The Hula Lesson
I was having a delightfully enjoyable time gracefully following the arm movements until a lady next to me, who had a measure of hula proficiency, decided to take it upon herself to give me her advice. “Rotate your hips,” she said sternly, “you need to move your hips, bend your knees, watch me.” The abruptness of her admonishment struck me with the feeling that I had personally sullied the hula dance. I didn’t say anything. It stopped me in my tracks and my concentration went as well. It took me a moment to regain my composure as I ignored her and let her words fly past me.
Is it Your Job to Fix Another Person?
Find out the underlying motivation you have to correct others or give them your opinion. Perhaps you are critical of yourself and find that you unconsciously criticize others. Observe the effect on others and the areas you are most critical about. What effect does your negative self-talk have on you? You may have a compulsive need to do things a certain way. Is there only one “right” way? Is it causing harm for others to do it their way? What need do you have to teach people your way? Let go of rigid adherence to specific ways of doing or thinking and see things from multiple perspectives. Allow others to make mistakes and allow yourself to learn new methods and experiences from them.
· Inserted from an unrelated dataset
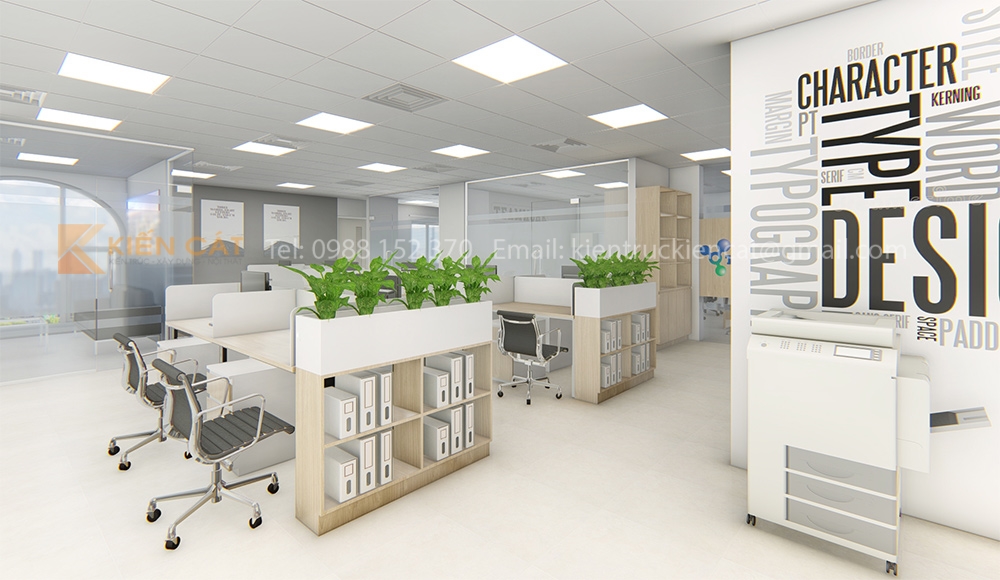 The image size is (1000, 580). I want to click on floor, so click(562, 507).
Even if you truly believe you know a better way of doing something giving advice that is not asked for is usually not welcome. Instead of being supportive, it often has the opposite effect of disheartening the receiver. When a person is having doubts about their ability, not only will they be reluctant to take your advice but they also may be inclined to stop trying to learn a new task. If you bluntly give advice or rashly take over a task from someone, you are making assumptions about their abilities and knowledge. It is dismissive and belittling. Being controlled feels disrespectful and will often bring up a reaction of anger and stubbornness.
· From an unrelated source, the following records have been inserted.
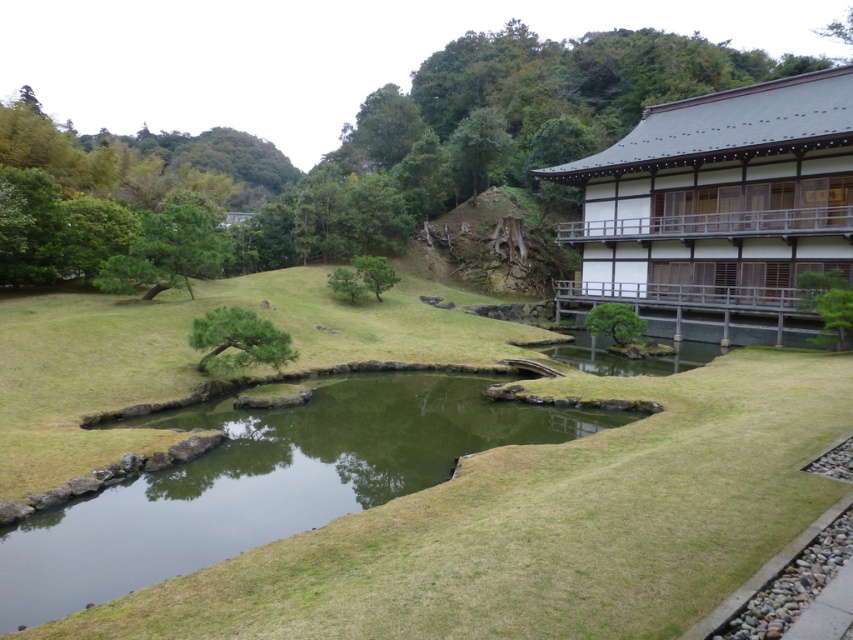 Between point (250, 198) and point (344, 400), which one is positioned behind?

Positioned behind is point (250, 198).

Consider the image. Does green leafy tree at center appear under green grassy water at center?

Actually, green leafy tree at center is above green grassy water at center.

Identify the location of green leafy tree at center. (422, 132).

Is green leafy tree at center above green matte bonsai tree at center?

Correct, green leafy tree at center is located above green matte bonsai tree at center.

Does green leafy tree at center have a larger size compared to green matte bonsai tree at center?

Indeed, green leafy tree at center has a larger size compared to green matte bonsai tree at center.

Is point (677, 72) positioned after point (601, 332)?

Yes, it is behind point (601, 332).

Identify the location of green leafy tree at center. (422, 132).

Who is higher up, green grassy water at center or green leafy tree at right?

green leafy tree at right is above.

Who is shorter, green grassy water at center or green leafy tree at right?

With less height is green leafy tree at right.

Who is more distant from viewer, (53,586) or (811,339)?

Positioned behind is point (811,339).

Identify the location of green grassy water at center. (265, 483).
Recently, I was in the grocery store and turned my cart into an aisle where an elderly gentleman was stooped over and shaking all over. He looked weak and in trouble. Instead of rushing in, I stood there for a moment and just observed him. He had a portable oxygen tank and seemed to be breathing just fine, but his shaking worried me. I was thinking, “He looks like he needs help and no one else is around. What if he is having a heart attack?” I went up to him and asked, “Sir, are you alright, do you need help?” He turned and looked at me and replied, “No, thank you dear, I am fine.” His speech was clear and indicated his honest desire to be left alone. He did not need or want my help. Just then a woman came around the corner into the aisle and went up to him. I assume it was his wife. She had been gathering groceries while he waited. I was relieved and glad that I did not act hastily. He was in good hands and I did not infringe upon their privacy by asking the reason for his shaking. I respected his dignity by asking permission to assist and honoring his decision to decline.
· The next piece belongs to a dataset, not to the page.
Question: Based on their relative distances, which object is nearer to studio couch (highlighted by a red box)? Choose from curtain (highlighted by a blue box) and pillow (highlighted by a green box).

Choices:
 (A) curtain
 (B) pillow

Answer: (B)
When you ask permission, you are being thoughtful and helpful. You are keeping your ego in check while allowing the autonomy and freedom of another.
Respecting Yourself is the Antidote on the Receiving End
It may feel awkward but when you realize your value, you will be able to trust that setting appropriate boundaries is good for you and for your relationships. You will no longer attach to the pain of others and make it your own. Feeling upset or rejected from criticism and unwarranted advice will be a thing of the past.
Whether you are on the giving end of unsolicited advice or on the receiving end, realize that your self-esteem is involved. When you have healthy esteem you show respect for others and know that you deserve respect from others.